Large language models (LLMs) facilitate various applications but face computational efficiency challenges due to the sequential structure of transformers, prompting the need for optimization strategies.
NVIDIA researchers introduced FFN Fusion, a method to parallelize low-dependency FFN layers by combining them into wider FFNs, reducing sequential computation.
FFN Fusion was applied to the Llama-405B model, resulting in Ultra-253B-Base, which improved speed and resource efficiency without compromising model performance.
The fused model achieved notable gains, including a 1.71x inference speed improvement and a 35x reduction in per-token computational cost.
Benchmark results showed competitive performance metrics for Ultra-253B-Base, with memory usage halved and high accuracy retained.
FFN Fusion demonstrates that redesigning model architectures can lead to significant efficiency enhancements, enabling broader applications across different model sizes.
The technique's systematic approach using cosine distance analysis helps identify suitable FFN sequences for fusion, with validation across varied model scales.
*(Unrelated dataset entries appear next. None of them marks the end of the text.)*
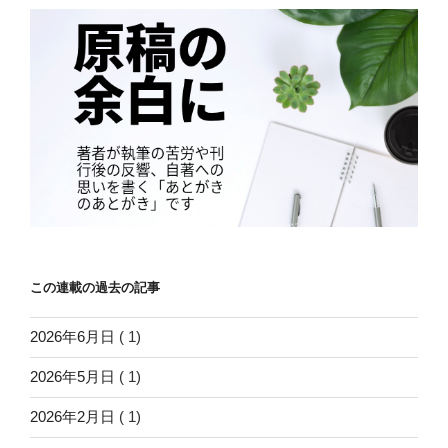
この連載の過去の記事
2026年6月日
( 1)
2026年5月日
( 1)
2026年2月日
( 1)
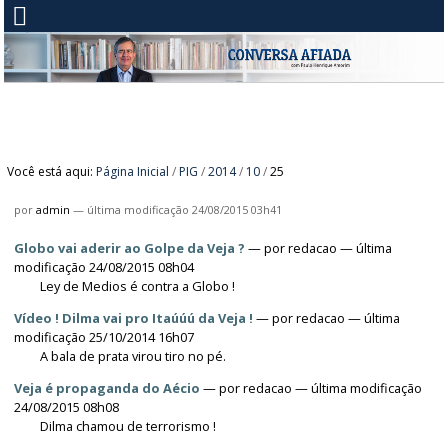
Você está aqui:
Página Inicial
/
PIG
/
2014
/
10
/
25
por
admin
—
última modificação
24/08/2015 03h41
Globo vai aderir ao Golpe da Veja ?
—
por
redacao
— última
modificação 24/08/2015 08h04
Ley de Medios é contra a Globo !
Vídeo ! Dilma vai pro Itaúúú da Veja !
—
por
redacao
— última
modificação 25/10/2014 16h07
A bala de prata virou tiro no pé.
Veja é propaganda do Aécio
—
por
redacao
— última modificação
24/08/2015 08h08
Dilma chamou de terrorismo !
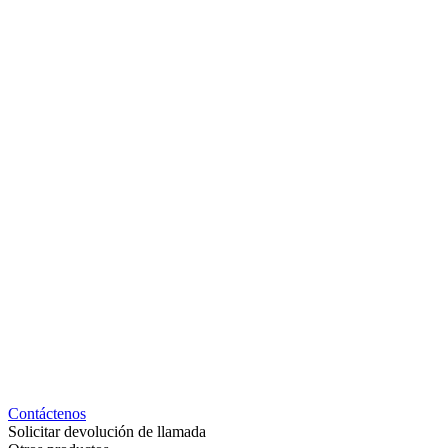
Contáctenos
Solicitar devolución de llamada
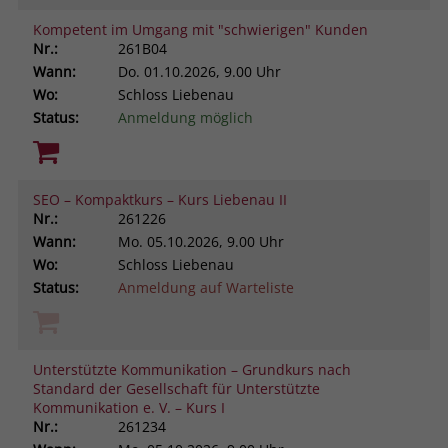
Kompetent im Umgang mit "schwierigen" Kunden
Nr.:
261B04
Wann:
Do.
01.10.2026, 9.00 Uhr
Wo:
Schloss Liebenau
Status:
Anmeldung möglich
SEO – Kompaktkurs – Kurs Liebenau II
Nr.:
261226
Wann:
Mo.
05.10.2026, 9.00 Uhr
Wo:
Schloss Liebenau
Status:
Anmeldung auf Warteliste
Unterstützte Kommunikation – Grundkurs nach
Standard der Gesellschaft für Unterstützte
Kommunikation e. V. – Kurs I
Nr.:
261234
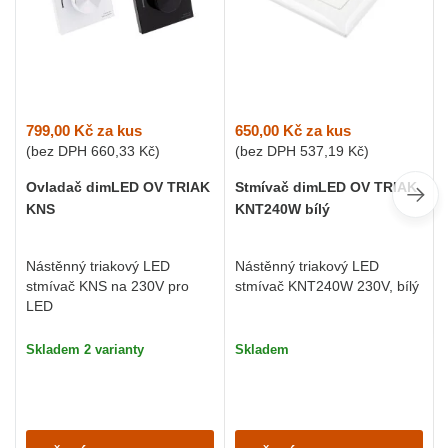
799,00 Kč
za kus
650,00 Kč
za kus
(bez DPH
660,33 Kč
)
(bez DPH
537,19 Kč
)
Ovladač dimLED OV TRIAK
Stmívač dimLED OV TRIAK
KNS
KNT240W bílý
Nástěnný triakový LED
Nástěnný triakový LED
stmívač KNS na 230V pro
stmívač KNT240W 230V, bílý
LED
Skladem 2 varianty
Skladem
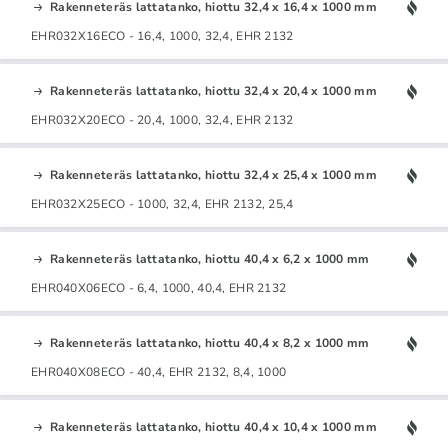
Rakenneteräs lattatanko, hiottu 32,4 x 16,4 x 1000 mm
EHR032X16ECO - 16,4, 1000, 32,4, EHR 2132
Rakenneteräs lattatanko, hiottu 32,4 x 20,4 x 1000 mm
EHR032X20ECO - 20,4, 1000, 32,4, EHR 2132
Rakenneteräs lattatanko, hiottu 32,4 x 25,4 x 1000 mm
EHR032X25ECO - 1000, 32,4, EHR 2132, 25,4
Rakenneteräs lattatanko, hiottu 40,4 x 6,2 x 1000 mm
EHR040X06ECO - 6,4, 1000, 40,4, EHR 2132
Rakenneteräs lattatanko, hiottu 40,4 x 8,2 x 1000 mm
EHR040X08ECO - 40,4, EHR 2132, 8,4, 1000
Rakenneteräs lattatanko, hiottu 40,4 x 10,4 x 1000 mm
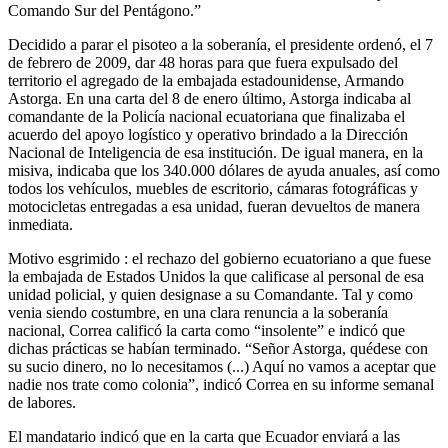
Comando Sur del Pentágono.”
Decidido a parar el pisoteo a la soberanía, el presidente ordenó, el 7
de febrero de 2009, dar 48 horas para que fuera expulsado del
territorio el agregado de la embajada estadounidense, Armando
Astorga. En una carta del 8 de enero último, Astorga indicaba al
comandante de la Policía nacional ecuatoriana que finalizaba el
acuerdo del apoyo logístico y operativo brindado a la Dirección
Nacional de Inteligencia de esa institución. De igual manera, en la
misiva, indicaba que los 340.000 dólares de ayuda anuales, así como
todos los vehículos, muebles de escritorio, cámaras fotográficas y
motocicletas entregadas a esa unidad, fueran devueltos de manera
inmediata.
Motivo esgrimido : el rechazo del gobierno ecuatoriano a que fuese
la embajada de Estados Unidos la que calificase al personal de esa
unidad policial, y quien designase a su Comandante. Tal y como
venia siendo costumbre, en una clara renuncia a la soberanía
nacional, Correa calificó la carta como “insolente” e indicó que
dichas prácticas se habían terminado. “Señor Astorga, quédese con
su sucio dinero, no lo necesitamos (...) Aquí no vamos a aceptar que
nadie nos trate como colonia”, indicó Correa en su informe semanal
de labores.
El mandatario indicó que en la carta que Ecuador enviará a las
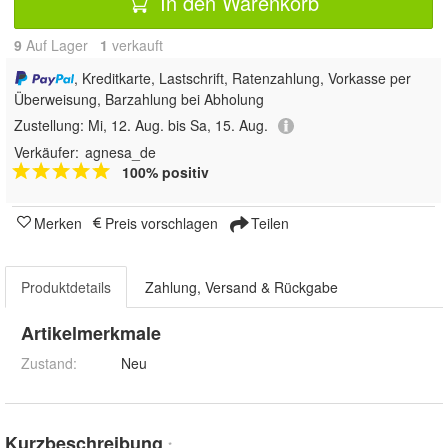
In den Warenkorb
9
Auf Lager
1
 verkauft
, Kreditkarte, Lastschrift, Ratenzahlung, Vorkasse per
Überweisung, Barzahlung bei Abholung
Zustellung:
Mi, 12. Aug. bis Sa, 15. Aug.
Verkäufer:
agnesa_de
100% positiv
Merken
Preis vorschlagen
Teilen
Produktdetails
Zahlung, Versand & Rückgabe
Artikelmerkmale
Zustand:
Neu
Kurzbeschreibung
*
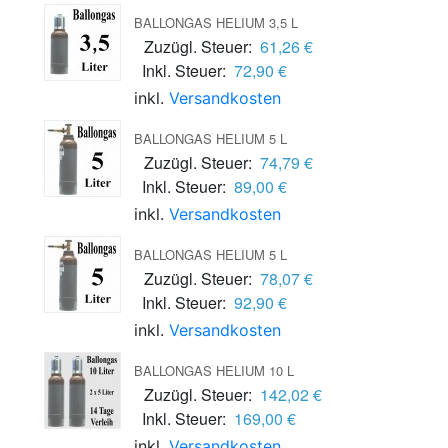
BALLONGAS HELIUM 3,5 L
Zuzügl. Steuer:
61,26 €
Inkl. Steuer:
72,90 €
inkl.
Versandkosten
BALLONGAS HELIUM 5 L
Zuzügl. Steuer:
74,79 €
Inkl. Steuer:
89,00 €
inkl.
Versandkosten
BALLONGAS HELIUM 5 L
Zuzügl. Steuer:
78,07 €
Inkl. Steuer:
92,90 €
inkl.
Versandkosten
BALLONGAS HELIUM 10 L
Zuzügl. Steuer:
142,02 €
Inkl. Steuer:
169,00 €
inkl.
Versandkosten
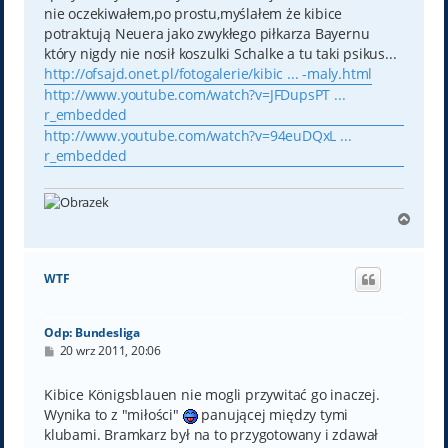
nie oczekiwałem,po prostu,myślałem że kibice
potraktują Neuera jako zwykłego piłkarza Bayernu
który nigdy nie nosił koszulki Schalke a tu taki psikus...
http://ofsajd.onet.pl/fotogalerie/kibic ... -maly.html
http://www.youtube.com/watch?v=JFDupsPT ...
r_embedded
http://www.youtube.com/watch?v=94euDQxL ...
r_embedded
N
a
g
ó
WTF
r
ę
Odp: Bundesliga
P
20 wrz 2011, 20:06
o
s
t
Kibice Königsblauen nie mogli przywitać go inaczej.
Wynika to z "miłości"
panującej między tymi
klubami. Bramkarz był na to przygotowany i zdawał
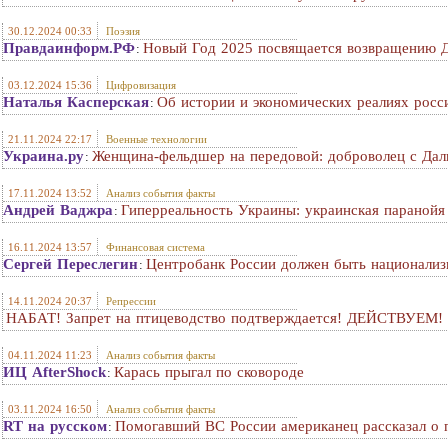
30.12.2024 00:33
Поэзия
Правдаинформ.РФ
Новый Год 2025 посвящается возвращению 
:
03.12.2024 15:36
Цифровизация
Наталья Касперская
Об истории и экономических реалиях росс
:
21.11.2024 22:17
Военные технологии
Украина.ру
Женщина-фельдшер на передовой: доброволец с Дал
:
17.11.2024 13:52
Анализ события факты
Андрей Ваджра
Гиперреальность Украины: украинская параной
:
16.11.2024 13:57
Финансовая система
Сергей Переслегин
Центробанк России должен быть национализ
:
14.11.2024 20:37
Репрессии
НАБАТ! Запрет на птицеводство подтверждается! ДЕЙСТВУЕМ!
04.11.2024 11:23
Анализ события факты
ИЦ AfterShock
Карась прыгал по сковороде
:
03.11.2024 16:50
Анализ события факты
RT на русском
Помогавший ВС России американец рассказал о 
:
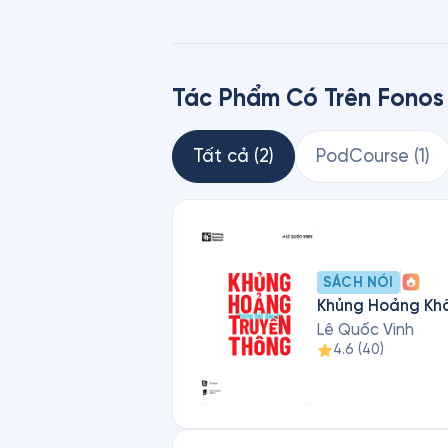
Thành viên của Ban cố vấn – Đạ
Tác Phẩm Có Trên Fonos
Tất cả
(
2
)
PodCourse
(
1
)
SÁCH NÓI
Khủng Hoảng Khô
Lê Quốc Vinh
4.6
(
40
)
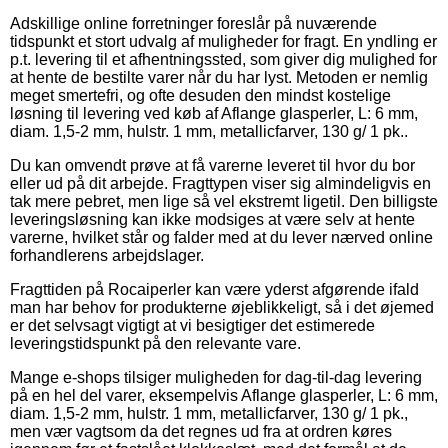
Adskillige online forretninger foreslår på nuværende
tidspunkt et stort udvalg af muligheder for fragt. En yndling er
p.t. levering til et afhentningssted, som giver dig mulighed for
at hente de bestilte varer når du har lyst. Metoden er nemlig
meget smertefri, og ofte desuden den mindst kostelige
løsning til levering ved køb af Aflange glasperler, L: 6 mm,
diam. 1,5-2 mm, hulstr. 1 mm, metallicfarver, 130 g/ 1 pk..
Du kan omvendt prøve at få varerne leveret til hvor du bor
eller ud på dit arbejde. Fragttypen viser sig almindeligvis en
tak mere pebret, men lige så vel ekstremt ligetil. Den billigste
leveringsløsning kan ikke modsiges at være selv at hente
varerne, hvilket står og falder med at du lever nærved online
forhandlerens arbejdslager.
Fragttiden på Rocaiperler kan være yderst afgørende ifald
man har behov for produkterne øjeblikkeligt, så i det øjemed
er det selvsagt vigtigt at vi besigtiger det estimerede
leveringstidspunkt på den relevante vare.
Mange e-shops tilsiger muligheden for dag-til-dag levering
på en hel del varer, eksempelvis Aflange glasperler, L: 6 mm,
diam. 1,5-2 mm, hulstr. 1 mm, metallicfarver, 130 g/ 1 pk.,
men vær vagtsom da det regnes ud fra at ordren køres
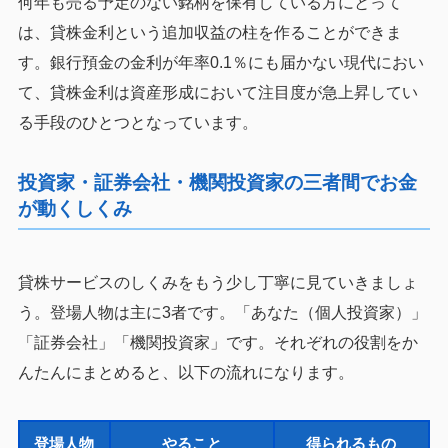
何年も売る予定のない銘柄を保有している方にとって
は、貸株金利という追加収益の柱を作ることができま
す。銀行預金の金利が年率0.1％にも届かない現代におい
て、貸株金利は資産形成において注目度が急上昇してい
る手段のひとつとなっています。
投資家・証券会社・機関投資家の三者間でお金
が動くしくみ
貸株サービスのしくみをもう少し丁寧に見ていきましょ
う。登場人物は主に3者です。「あなた（個人投資家）」
「証券会社」「機関投資家」です。それぞれの役割をか
んたんにまとめると、以下の流れになります。
登場人物
やること
得られるもの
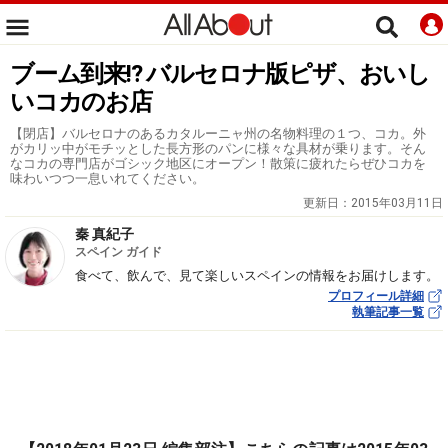
ブーム到来!? バルセロナ版ピザ、おいし
いコカのお店
【閉店】バルセロナのあるカタルーニャ州の名物料理の１つ、コカ。外
がカリッ中がモチッとした長方形のパンに様々な具材が乗ります。そん
なコカの専門店がゴシック地区にオープン！散策に疲れたらぜひコカを
味わいつつ一息いれてください。
更新日：
2015年03月11日
秦 真紀子
スペイン ガイド
食べて、飲んで、見て楽しいスペインの情報をお届けします。
プロフィール詳細
執筆記事一覧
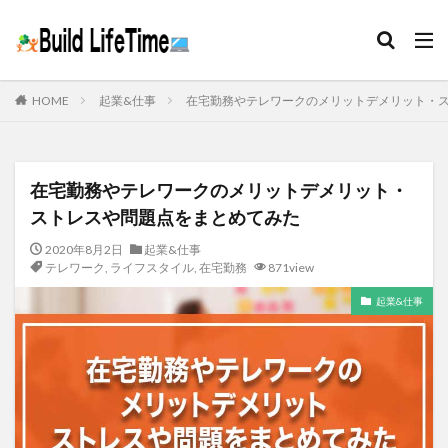
HOME
起業&仕事
在宅勤務やテレワークのメリットデメリット・
在宅勤務やテレワークのメリットデメリット・
ストレスや問題点をまとめてみた
2020年8月2日
起業&仕事
テレワーク
,
ライフスタイル
,
在宅勤務
871view
起業&仕事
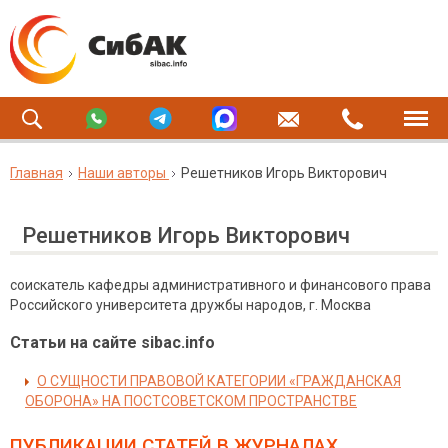
Главная
Наши авторы
Решетников Игорь Викторович
Решетников Игорь Викторович
соискатель кафедры административного и финансового права
Российского университета дружбы народов, г. Москва
Статьи на сайте sibac.info
О СУЩНОСТИ ПРАВОВОЙ КАТЕГОРИИ «ГРАЖДАНСКАЯ
ОБОРОНА» НА ПОСТСОВЕТСКОМ ПРОСТРАНСТВЕ
ПУБЛИКАЦИИ СТАТЕЙ
В ЖУРНАЛАХ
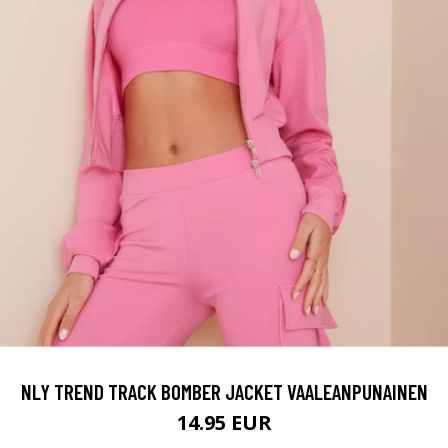
NLY TREND TRACK BOMBER JACKET VAALEANPUNAINEN
14.95 EUR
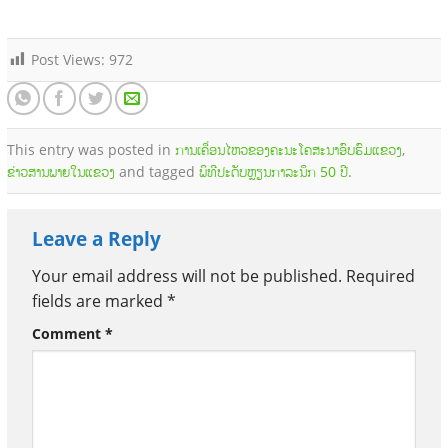
Post Views:
972
This entry was posted in
ການເຄື່ອນໄຫວຂອງຄະນະໂຄສະນາອົບຮົມແຂວງ
,
ຂ່າວສານພາຍໃນແຂວງ
and tagged
ພິທີປະດັບຫຼຽນກາລະນຶກ 50 ປີ
.
Leave a Reply
Your email address will not be published.
Required
fields are marked
*
Comment
*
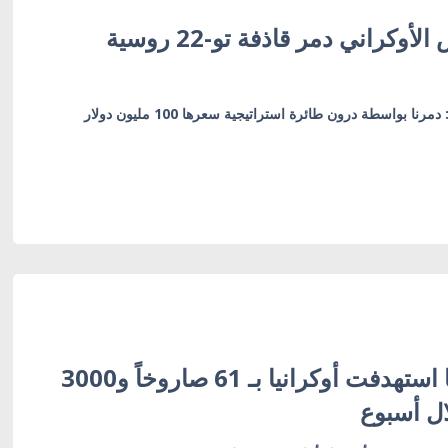
سيرسكي: الجيش الأوكراني دمر قاذفة تو-22 روسية
نا بواسطة درون طائرة استراتيجية سعرها 100 مليون دولار
زيلينسكي: روسيا استهدفت أوكرانيا بـ 61 صاروخاً و3000
ال أسبوع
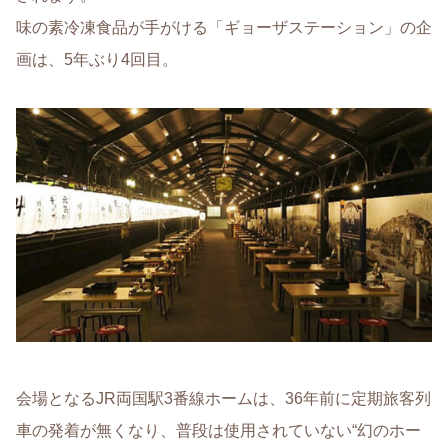
味の素冷凍食品が手がける「ギョーザステーション」の企
画は、5年ぶり4回目。
会場となるJR両国駅3番線ホームは、36年前に定期旅客列
車の発着が無くなり、普段は使用されていない“幻のホー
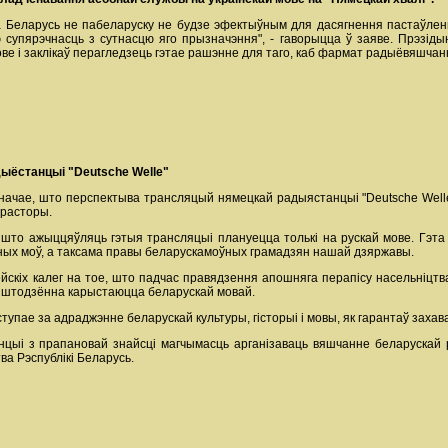
 Беларусь не пабеларуску не будзе эфектыўным для дасягнення пастаўленых
ую супярэчнасць з сутнасцю яго прызначэння", - гаворыцца ў заяве. Прэзі
е і заклікаў перагледзець гэтае рашэнне для таго, каб фармат радыёвяшчанн
дыёстанцыі
"Deutsche Welle"
начае, што перспектыва трансляцый нямецкай радыястанцыі "Deutsche Well
прасторы.
, што ажыццяўляць гэтыя трансляцыі плануецца толькі на рускай мове. Гэт
ўных моў, а таксама правы беларускамоўных грамадзян нашай дзяржавы.
йскіх калег на тое, што падчас правядзення апошняга перапісу насельніцтва
ны штодзённа карыстаюцца беларускай мовай.
пае за адраджэнне беларускай культуры, гісторыі і мовы, як гарантаў захава
нцыі з прапановай знайсці магчымасць арганізаваць вяшчанне беларускай р
ва Рэспублікі Беларусь.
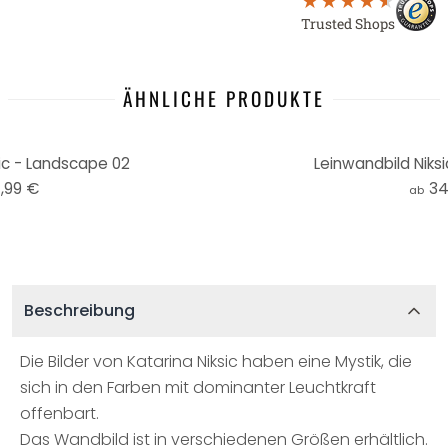
Trusted Shops
ÄHNLICHE PRODUKTE
ic - Landscape 02
Leinwandbild Niks
,99 €
34
ab
Beschreibung
Die Bilder von Katarina Niksic haben eine Mystik, die
sich in den Farben mit dominanter Leuchtkraft
offenbart.
Das Wandbild ist in verschiedenen Größen erhältlich.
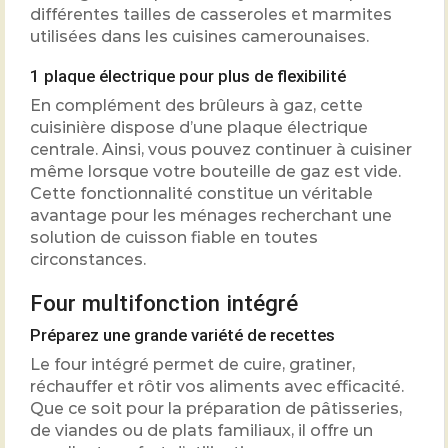
différentes tailles de casseroles et marmites
utilisées dans les cuisines camerounaises.
1 plaque électrique pour plus de flexibilité
En complément des brûleurs à gaz, cette
cuisinière dispose d’une plaque électrique
centrale. Ainsi, vous pouvez continuer à cuisiner
même lorsque votre bouteille de gaz est vide.
Cette fonctionnalité constitue un véritable
avantage pour les ménages recherchant une
solution de cuisson fiable en toutes
circonstances.
Four multifonction intégré
Préparez une grande variété de recettes
Le four intégré permet de cuire, gratiner,
réchauffer et rôtir vos aliments avec efficacité.
Que ce soit pour la préparation de pâtisseries,
de viandes ou de plats familiaux, il offre un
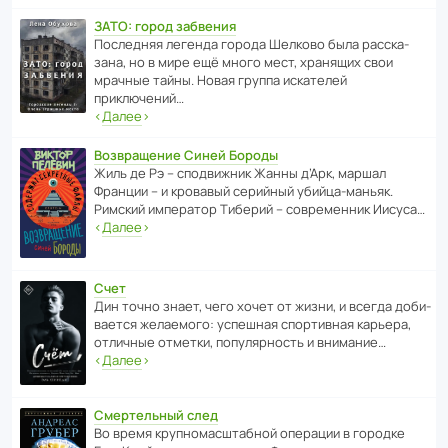
ЗАТО: город забвения
После­дняя легенда города Шелково была расска­
зана, но в мире ещё много мест, хранящих свои
мрачные тайны. Новая группа иска­телей
приключений…
‹
Далее
›
Возвращение Синей Бороды
Жиль де Рэ – спод­ви­жник Жанны д’Арк, маршал
Франции – и кровавый серийный убийца-маньяк.
Римский импе­ратор Тиберий – совре­менник Иисуса…
‹
Далее
›
Счет
Дин точно знает, чего хочет от жизни, и всегда доби­
ва­ется жела­е­мого: успе­шная спор­ти­вная карьера,
отли­чные отметки, попу­ля­р­ность и внимание…
‹
Далее
›
Смертельный след
Во время круп­но­мас­ш­та­бной операции в городке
While FFN Fusion is effective for larger model scales and complements techniques like pruning and quantization, full transformer block parallelization requires further investigation due to interdependencies.
This research sets the stage for more parallel-friendly and hardware-efficient designs for large language models, promising advancements in computational efficiency and performance.
This study sheds light on how optimizing model architectures, like using FFN Fusion, can revolutionize the efficiency and scalability of large language models, addressing critical challenges in sequential computation.